E’ come se ci fosse la volontà di mettere in funzione un processo di rimozione capace di negare la crisi economica, produttiva e sociale che sta attraversando il nostro Paese. E agli effetti che essa riverbera, spesso drammaticamente, sui singoli, sulle famiglie, sulla collettività. Sta di fatto che tutto si è focalizzato intorno al puro aspetto scandalistico.
Si ha la sensazione che nessuno analizzi fino in fondo i risvolti negativi che il fenomeno al quale stiamo assistendo può produrre su una categoria sociale che di per sé, oggi più che mai, appare destabilizzata e fragile: le giovani e i giovani.
La precarietà, l’ansia del futuro pesa su di loro come un macigno insopportabile.
In questo contesto è giusto chiedersi: quali effetti potrebbero avere su di loro modelli di vita altamente discutibili, come quelli offerti dalla più alta carica di Governo?
Modelli che insegnano loro come ci siano scorciatoie molto più semplici e remunerative rispetto ad un lavoro che quasi mai si trova, e se lo si trova quasi sempre è precario. Modelli che offendono tutti quei giovani che, con grande sforzo, cercano di sopravvivere a tutte le vicissitudini di una società che offre loro poche risorse ed opportunità.
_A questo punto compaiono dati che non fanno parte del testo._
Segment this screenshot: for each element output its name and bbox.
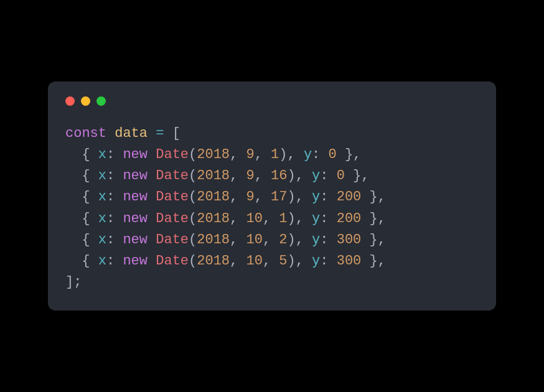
code-window: const data = [ { x: new Date(2018, 9, 1)… (48, 82, 496, 310)
comma: , (263, 253, 279, 269)
paren-close: ) (287, 253, 295, 269)
bracket-close: ] (65, 274, 73, 290)
number-arg: 9 (246, 189, 254, 205)
number-arg: 9 (246, 147, 254, 162)
comma: , (230, 211, 246, 226)
comma: , (230, 147, 246, 162)
colon: : (106, 232, 115, 248)
number-arg: 5 (279, 253, 287, 269)
zoom-icon[interactable] (96, 96, 106, 106)
prop-y: y (312, 211, 320, 226)
brace-open: { (82, 232, 90, 248)
comma: , (255, 189, 271, 205)
comma: , (287, 147, 303, 162)
comma: , (296, 211, 312, 226)
number-arg: 1 (279, 211, 287, 226)
number-arg: 9 (246, 168, 254, 184)
number-y: 0 (329, 147, 337, 162)
colon: : (320, 189, 328, 205)
brace-open: { (82, 253, 90, 269)
colon: : (106, 253, 115, 269)
class-date: Date (156, 147, 189, 162)
number-arg: 10 (246, 253, 262, 269)
close-icon[interactable] (65, 96, 75, 106)
comma: , (296, 189, 312, 205)
paren-close: ) (279, 147, 287, 162)
brace-close: } (370, 253, 378, 269)
comma-trailing: , (378, 211, 386, 226)
class-date: Date (156, 168, 189, 184)
comma: , (296, 232, 312, 248)
colon: : (320, 232, 328, 248)
comma: , (296, 168, 312, 184)
number-arg: 2018 (197, 253, 230, 269)
code-line-entry: { x: new Date(2018, 10, 1), y: 200 }, (65, 211, 386, 226)
brace-close: } (370, 232, 378, 248)
brace-close: } (370, 189, 378, 205)
colon: : (106, 189, 115, 205)
prop-x: x (98, 211, 106, 226)
colon: : (106, 211, 115, 226)
prop-y: y (312, 253, 320, 269)
prop-x: x (98, 189, 106, 205)
number-arg: 2018 (197, 147, 230, 162)
comma: , (296, 253, 312, 269)
brace-open: { (82, 211, 90, 226)
class-date: Date (156, 253, 189, 269)
prop-y: y (312, 189, 320, 205)
paren-open: ( (189, 189, 197, 205)
paren-close: ) (287, 189, 295, 205)
brace-close: } (370, 211, 378, 226)
colon: : (320, 211, 328, 226)
number-arg: 10 (246, 232, 262, 248)
paren-open: ( (189, 232, 197, 248)
prop-y: y (304, 147, 312, 162)
brace-open: { (82, 168, 90, 184)
comma: , (230, 253, 246, 269)
code-line-entry: { x: new Date(2018, 10, 5), y: 300 }, (65, 253, 386, 269)
prop-y: y (312, 232, 320, 248)
bracket-open: [ (172, 126, 181, 141)
colon: : (106, 168, 115, 184)
code-line-entry: { x: new Date(2018, 9, 16), y: 0 }, (65, 168, 370, 184)
comma-trailing: , (378, 232, 386, 248)
comma-trailing: , (361, 168, 369, 184)
keyword-new: new (123, 211, 148, 226)
number-y: 300 (337, 253, 362, 269)
paren-open: ( (189, 211, 197, 226)
keyword-new: new (123, 168, 148, 184)
colon: : (106, 147, 115, 162)
code-block: const data = [ { x: new Date(2018, 9, 1)… (65, 123, 479, 293)
paren-close: ) (287, 232, 295, 248)
number-arg: 2 (279, 232, 287, 248)
paren-open: ( (189, 168, 197, 184)
code-line-decl: const data = [ (65, 126, 181, 141)
identifier-data: data (115, 126, 148, 141)
keyword-new: new (123, 189, 148, 205)
semicolon: ; (73, 274, 82, 290)
comma: , (230, 232, 246, 248)
number-y: 0 (337, 168, 345, 184)
minimize-icon[interactable] (81, 96, 90, 106)
prop-x: x (98, 253, 106, 269)
colon: : (312, 147, 320, 162)
keyword-new: new (123, 232, 148, 248)
comma-trailing: , (353, 147, 361, 162)
colon: : (320, 253, 328, 269)
class-date: Date (156, 232, 189, 248)
number-y: 300 (337, 232, 362, 248)
number-arg: 17 (271, 189, 287, 205)
code-line-close: ]; (65, 274, 82, 290)
code-line-entry: { x: new Date(2018, 9, 1), y: 0 }, (65, 147, 361, 162)
number-arg: 2018 (197, 168, 230, 184)
brace-open: { (82, 147, 90, 162)
prop-x: x (98, 232, 106, 248)
comma: , (255, 147, 271, 162)
number-arg: 2018 (197, 211, 230, 226)
comma-trailing: , (378, 253, 386, 269)
number-arg: 10 (246, 211, 262, 226)
keyword-new: new (123, 253, 148, 269)
comma: , (230, 189, 246, 205)
keyword-new: new (123, 147, 148, 162)
number-y: 200 (337, 211, 362, 226)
E che, tuttavia, continuano a lottare con dignità e perseveranza.
Ora il punto è capire ed analizzare come si sia giunti ad una società che in tutti i suoi aspetti - nel corso degli anni - ha sempre favorito la proposizione della prevalenza dell’apparire, piuttosto che dell’essere.
Siamo circondati da tutte le parti da messaggi fuorvianti, a partire da quelli televisivi, che quotidianamente propongono modelli di vita che – falsati dal virtuale - non trovano riscontro nella dura realtà quotidiana. E che continuamente propongono lo “ spettacolo” di una parte del mondo giovanile che piuttosto che difendere i suoi valori e la sua immagine interiore, rincorre facili successi e facili guadagni non esitando, per raggiungerli, anche di accettare compromessi che ledono di fatto la loro dignità. Purtroppo questa tendenza non sempre viene contrastata dagli adulti. Da chi dovrebbe essere per loro modello di vita ed esempio da imitare. Stanno diventando troppi anche i genitori che credono che le strade del facile successo possano costituire il migliore viatico per il futuro dei loro figli.
Di sicuro nessuno rimpiange i tempi delle restrizioni, della severità o addirittura dei “padri padroni”. Ma certamente non è commendevole che agli eccessi del passato si risponda con gli eccessi opposti del presente, che – come è stato autorevolmente affermato- “lasciano sgomenti”.
E’ questa la società che vogliamo offrire ai nostri giovani? Io penso proprio di no.
Le notti di Arcore rappresentano una matassa che dovrà dipanare la magistratura.
I modelli, i messaggi, gli orientamenti per il destino dei nostri giovani sono problemi che riguardano la Politica.
Questa è la frontiere che noi socialisti dobbiamo traguardare, per rispetto alla nostra storia, ma anche e soprattutto per i nostri doveri del presente.